Health economic models for the use of diagnostics must be developed to:

  • address the costs and benefits of the use of diagnostics and their impact on antibiotic prescribing;
  • propose funding models (e.g. research incentives, reimbursement framework, adoption motivation) which would facilitate the development, introduction, deployment and use of diagnostics into routine medical care.

A global roadmap must be defined to promote the use and development of diagnostic tools that would have distinct and clearly defined objectives: (i) avoiding unnecessary antibiotic use; (ii) optimising patient treatment and antibiotic use; (iii) identifying high-risk patients and/or pathogens for targeted and personalised antibiotic therapy; (iv) using diagnostics in clinical trials for supporting the development of new anti-infective approaches (prophylactic or therapeutic); (v) boosting innovation for new diagnostic development.

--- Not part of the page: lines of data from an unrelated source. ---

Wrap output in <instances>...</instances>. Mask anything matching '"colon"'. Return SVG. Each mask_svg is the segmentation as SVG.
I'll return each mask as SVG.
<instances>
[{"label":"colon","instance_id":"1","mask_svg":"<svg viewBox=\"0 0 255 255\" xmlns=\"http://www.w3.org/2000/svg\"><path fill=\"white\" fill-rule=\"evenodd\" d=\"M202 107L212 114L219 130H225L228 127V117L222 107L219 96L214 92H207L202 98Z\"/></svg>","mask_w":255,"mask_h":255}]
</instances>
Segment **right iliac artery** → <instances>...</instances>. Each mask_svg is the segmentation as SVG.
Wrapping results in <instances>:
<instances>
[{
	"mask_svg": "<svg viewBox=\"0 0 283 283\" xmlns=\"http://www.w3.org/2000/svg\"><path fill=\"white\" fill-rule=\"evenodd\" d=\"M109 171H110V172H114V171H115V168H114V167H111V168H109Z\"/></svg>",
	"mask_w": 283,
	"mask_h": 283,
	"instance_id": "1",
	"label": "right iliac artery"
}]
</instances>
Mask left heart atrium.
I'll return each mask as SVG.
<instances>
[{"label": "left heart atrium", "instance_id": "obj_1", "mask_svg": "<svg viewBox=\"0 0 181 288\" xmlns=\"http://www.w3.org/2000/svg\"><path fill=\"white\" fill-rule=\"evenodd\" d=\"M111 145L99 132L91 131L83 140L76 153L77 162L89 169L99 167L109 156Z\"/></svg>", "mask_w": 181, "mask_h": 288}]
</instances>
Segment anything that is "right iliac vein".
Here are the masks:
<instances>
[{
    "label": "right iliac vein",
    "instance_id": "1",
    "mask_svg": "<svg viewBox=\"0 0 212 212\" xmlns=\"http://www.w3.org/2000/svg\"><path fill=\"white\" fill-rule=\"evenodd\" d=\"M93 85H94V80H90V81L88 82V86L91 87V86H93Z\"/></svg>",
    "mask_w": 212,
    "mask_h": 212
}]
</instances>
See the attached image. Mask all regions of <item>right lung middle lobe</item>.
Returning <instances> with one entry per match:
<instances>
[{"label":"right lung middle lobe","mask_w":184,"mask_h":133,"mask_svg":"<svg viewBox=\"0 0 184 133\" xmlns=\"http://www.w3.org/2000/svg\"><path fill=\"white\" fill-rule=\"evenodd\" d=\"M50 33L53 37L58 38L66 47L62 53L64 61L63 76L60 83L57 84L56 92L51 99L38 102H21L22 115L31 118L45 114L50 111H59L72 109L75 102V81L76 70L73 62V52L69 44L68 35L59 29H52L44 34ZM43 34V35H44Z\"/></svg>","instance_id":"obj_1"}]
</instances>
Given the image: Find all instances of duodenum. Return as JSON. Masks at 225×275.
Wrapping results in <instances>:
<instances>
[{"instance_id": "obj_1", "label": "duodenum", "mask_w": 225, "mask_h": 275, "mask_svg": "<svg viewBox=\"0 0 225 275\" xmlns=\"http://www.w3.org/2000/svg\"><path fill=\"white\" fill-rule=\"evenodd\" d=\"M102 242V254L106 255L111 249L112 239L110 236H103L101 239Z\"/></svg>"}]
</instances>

The action aims at providing clinical evidence to demonstrate the medical value, healthcare benefit and economic viability of diagnostic tests for combatting antibiotic resistance and improving patient outcome in conditions such as community-acquired acute respiratory tract infection (CA-ARTI).

Expected Impact:

Expected impact will be the reduction of antibiotic use and AMR resulting in improved patient care through better routine use of diagnostics. This would happen thanks to a raised awareness of health professionals and patients on the necessity to effectively replace empiric antibiotic therapy with targeted therapy when required, particularly for acute respiratory tract infections (ARTIs) with short-term health benefits for patients, short-term economic benefits for the healthcare system, and mid-term / long-term benefits on reducing antibiotic resistance.

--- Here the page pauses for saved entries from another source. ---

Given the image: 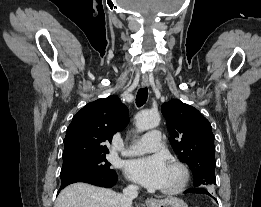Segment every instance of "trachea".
<instances>
[{
    "label": "trachea",
    "mask_w": 261,
    "mask_h": 207,
    "mask_svg": "<svg viewBox=\"0 0 261 207\" xmlns=\"http://www.w3.org/2000/svg\"><path fill=\"white\" fill-rule=\"evenodd\" d=\"M147 97H148V89H147V87L139 89L138 93L136 95V105L138 107H141L142 105H144L146 100H147Z\"/></svg>",
    "instance_id": "obj_1"
}]
</instances>
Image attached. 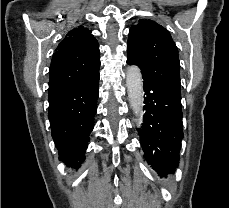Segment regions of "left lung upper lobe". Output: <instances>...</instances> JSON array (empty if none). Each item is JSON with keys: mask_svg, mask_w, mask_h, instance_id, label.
I'll return each instance as SVG.
<instances>
[{"mask_svg": "<svg viewBox=\"0 0 229 208\" xmlns=\"http://www.w3.org/2000/svg\"><path fill=\"white\" fill-rule=\"evenodd\" d=\"M127 61L139 66L143 80L181 99L178 50L163 26L153 20H140L132 26Z\"/></svg>", "mask_w": 229, "mask_h": 208, "instance_id": "1", "label": "left lung upper lobe"}]
</instances>
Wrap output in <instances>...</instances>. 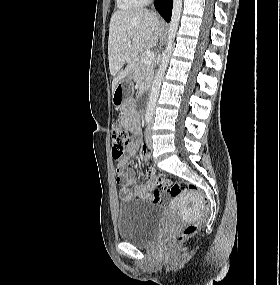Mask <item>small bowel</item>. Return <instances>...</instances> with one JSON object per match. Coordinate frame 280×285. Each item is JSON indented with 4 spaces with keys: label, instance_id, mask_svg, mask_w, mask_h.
I'll return each mask as SVG.
<instances>
[{
    "label": "small bowel",
    "instance_id": "small-bowel-1",
    "mask_svg": "<svg viewBox=\"0 0 280 285\" xmlns=\"http://www.w3.org/2000/svg\"><path fill=\"white\" fill-rule=\"evenodd\" d=\"M122 124L132 133L134 137H139L140 121L137 116L123 118ZM139 145L140 144L138 140L132 142L127 149L128 155L121 156L117 159L115 181L116 183L122 185V188L119 192V198L121 201H127L131 198H140L149 200L154 204H165L167 198L163 196L159 191L154 189L153 182L148 181L144 184H136L137 180L131 177L129 171L126 170L128 163L133 158H135ZM144 148H146L145 145Z\"/></svg>",
    "mask_w": 280,
    "mask_h": 285
}]
</instances>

The main expected impacts should be: (i) optimum use of diagnostic tests in CA-ARTI for achieving improved patient outcomes, reduction in the inappropriate use of antibiotics, and decrease in the incidence of key antibiotic-resistant pathogens; (ii) wide dissemination of evidence-based conclusions that will sensitise the medical and patient communities, as well as decision makers, to the clinical and economic value of diagnostics; (iii) incorporation of guidance using diagnostic tests and testing algorithms in national and international guidelines; (iv) assistance to regulatory bodies to facilitate adoption of diagnostic tests into wider routine practice; (v) assistance to health technology assessment (HTA) bodies to enable appropriate, fit-for-purpose assessment of the clinical value of diagnostics; (vi) reform of pricing policies (including reimbursement) related to diagnostic tests, according to the demonstrated or anticipated medical value and health outcomes.

New health economic models demonstrated through the project will lead to new pan-European guidelines and algorithms to facilitate the widespread introduction, deployment, adoption and reimbursement of existing and new diagnostics to guide appropriate antibiotic use and reduce unnecessary antibiotic prescribing. Economic models will illustrate to governments, third-party payers and healthcare providers the economic feasibility and benefits of utilising diagnostics to guide appropriate antibiotic prescribing in various healthcare settings.